After a couple of minutes, the context is prepared, and I can execute the workflows. As soon as began, a context incurs about $zero.40 per hour of baseline prices. These prices don’t embrace the assets created to execute workflows. These assets rely in your particular use case. Contexts have the choice to make use of spot cases by including the requestSpotInstances flag to their configuration.

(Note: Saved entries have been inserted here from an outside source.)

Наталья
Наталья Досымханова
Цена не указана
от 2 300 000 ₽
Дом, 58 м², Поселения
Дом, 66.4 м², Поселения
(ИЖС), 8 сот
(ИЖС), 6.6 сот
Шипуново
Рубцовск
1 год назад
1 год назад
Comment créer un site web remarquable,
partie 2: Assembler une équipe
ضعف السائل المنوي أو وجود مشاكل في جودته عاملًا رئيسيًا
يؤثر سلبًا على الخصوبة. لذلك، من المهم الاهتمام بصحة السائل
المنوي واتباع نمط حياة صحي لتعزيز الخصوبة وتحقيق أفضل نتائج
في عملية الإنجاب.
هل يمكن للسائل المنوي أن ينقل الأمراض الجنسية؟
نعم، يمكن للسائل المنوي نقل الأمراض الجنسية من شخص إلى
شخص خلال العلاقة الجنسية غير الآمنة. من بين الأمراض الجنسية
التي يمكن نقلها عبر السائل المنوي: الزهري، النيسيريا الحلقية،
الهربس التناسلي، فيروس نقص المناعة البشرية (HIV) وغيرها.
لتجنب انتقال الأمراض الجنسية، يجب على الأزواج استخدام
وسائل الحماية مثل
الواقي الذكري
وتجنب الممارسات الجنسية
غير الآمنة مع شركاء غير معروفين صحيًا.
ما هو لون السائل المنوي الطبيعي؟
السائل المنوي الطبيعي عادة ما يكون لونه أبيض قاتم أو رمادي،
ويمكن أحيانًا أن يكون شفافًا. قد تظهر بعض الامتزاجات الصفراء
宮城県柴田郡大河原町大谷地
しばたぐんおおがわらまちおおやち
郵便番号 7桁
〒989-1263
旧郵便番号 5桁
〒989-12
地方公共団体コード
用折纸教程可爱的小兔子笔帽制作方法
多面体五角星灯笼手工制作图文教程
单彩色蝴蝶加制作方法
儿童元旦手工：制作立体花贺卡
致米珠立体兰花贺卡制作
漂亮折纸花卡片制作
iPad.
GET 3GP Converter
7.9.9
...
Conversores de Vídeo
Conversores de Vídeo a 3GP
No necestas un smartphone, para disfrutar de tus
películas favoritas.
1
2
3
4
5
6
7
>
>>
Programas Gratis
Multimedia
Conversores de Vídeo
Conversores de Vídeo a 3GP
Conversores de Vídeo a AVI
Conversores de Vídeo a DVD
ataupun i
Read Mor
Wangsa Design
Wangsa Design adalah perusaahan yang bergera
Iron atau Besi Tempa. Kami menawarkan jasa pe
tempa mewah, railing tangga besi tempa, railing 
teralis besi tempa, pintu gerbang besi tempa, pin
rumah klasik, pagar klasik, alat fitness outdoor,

I exploit the CLI to see the standing of the contexts of the mission:

$ agc context standing


Now, let’s take a look at the workflows included on this mission:

$ agc workflow record

2021-09-24T11:15:29+01:00 𝒊  Itemizing workflows.
WORKFLOWNAME words-with-vowels

The only workflow is good day. The content material of the good day.wdl file is kind of comprehensible if you realize any programming language:

model 1.zero
workflow hello_agc 
    name good day 

process good day 

The good day workflow defines a single process (good day) that prints the output of a command. The duty is executed on a selected container picture (ubuntu:newest). The output is taken from commonplace output (stdout), the default file descriptor the place a course of can write output.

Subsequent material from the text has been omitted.